American Legion Field
- Interactive map of American Legion Field
- Address: Florence, South Carolina
- Coordinates: 34°11′40″N 79°42′48″W﻿ / ﻿34.194406°N 79.713396°W
- Capacity: 3,500
- Field size: Left field: 305 ft (93 m) Center field: 385 ft (117 m) Right field: 305 ft (93 m)

Construction
- Opened: 1968

Tenants
- Florence Blue Jays (SAL) 1981-1986 Florence Flame (ACL) 1995 Florence RedWolves (CPL) 1998-2012 Florence–Darlington Tech Stingers 2004-2012 Florence Legion Post 1

= American Legion Field (Florence) =

Baseball venue in South Carolina

American Legion Field is a baseball venue in Florence, South Carolina, United States. The venue was built in 1968 and has a capacity of 3,500. The field's dimensions are 305 ft. down the foul lines, 335 ft. to the gaps, and 385 ft. to dead center field.

==Former tenants==
Between 1981 and 1986, the park was home to the Florence Blue Jays of the South Atlantic League. The park hosted the Florence Flame of the now defunct Atlantic Coast League for one season in 1995.

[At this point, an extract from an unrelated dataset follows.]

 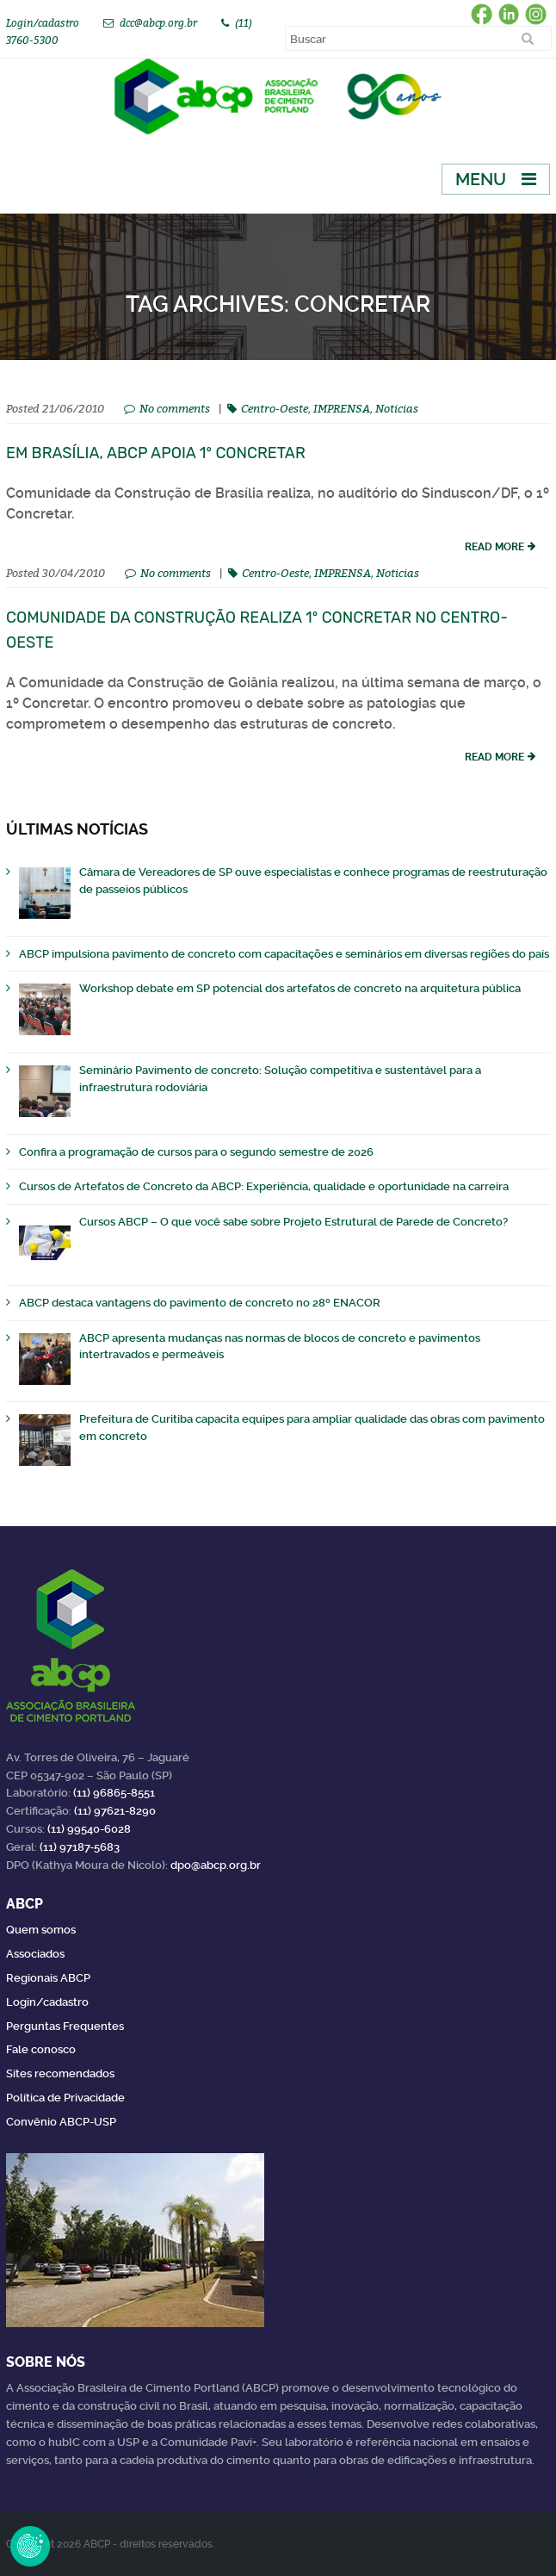 I want to click on Regionais ABCP, so click(x=48, y=1977).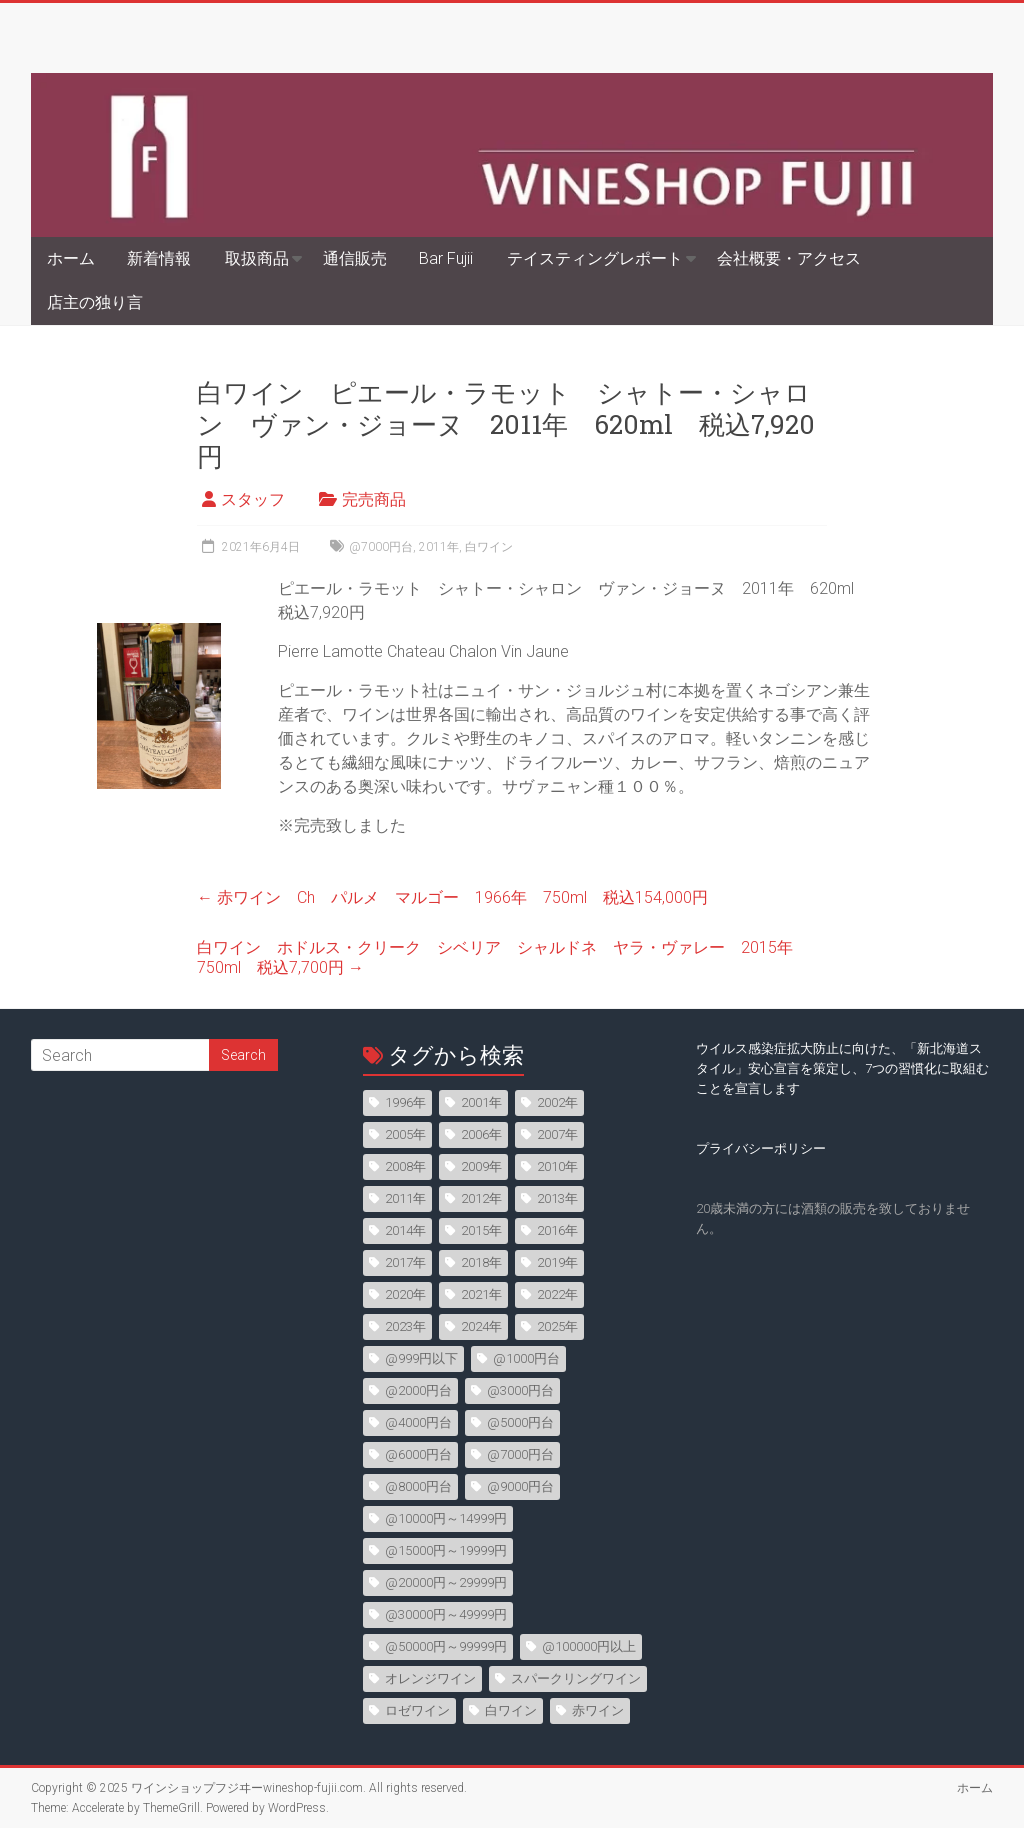 The height and width of the screenshot is (1828, 1024). I want to click on 会社概要・アクセス, so click(789, 258).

It was the home of the Florence RedWolves of the Coastal Plain League, a collegiate summer baseball league. The RedWolves played at the field from 1998 to 2012, before moving to nearby Francis Marion University's Sparrow Stadium during the 2012 season. American Legion Field no longer met Coastal Plain League standards, lacking a visitors clubhouse and having questionable field conditions.

This was also home to the Florence–Darlington Tech (JUCO) Stingers baseball team from 2004 to 2012 before they moved to Francis Marion University, splitting home games between old Cormell Field and Sparrow Stadium.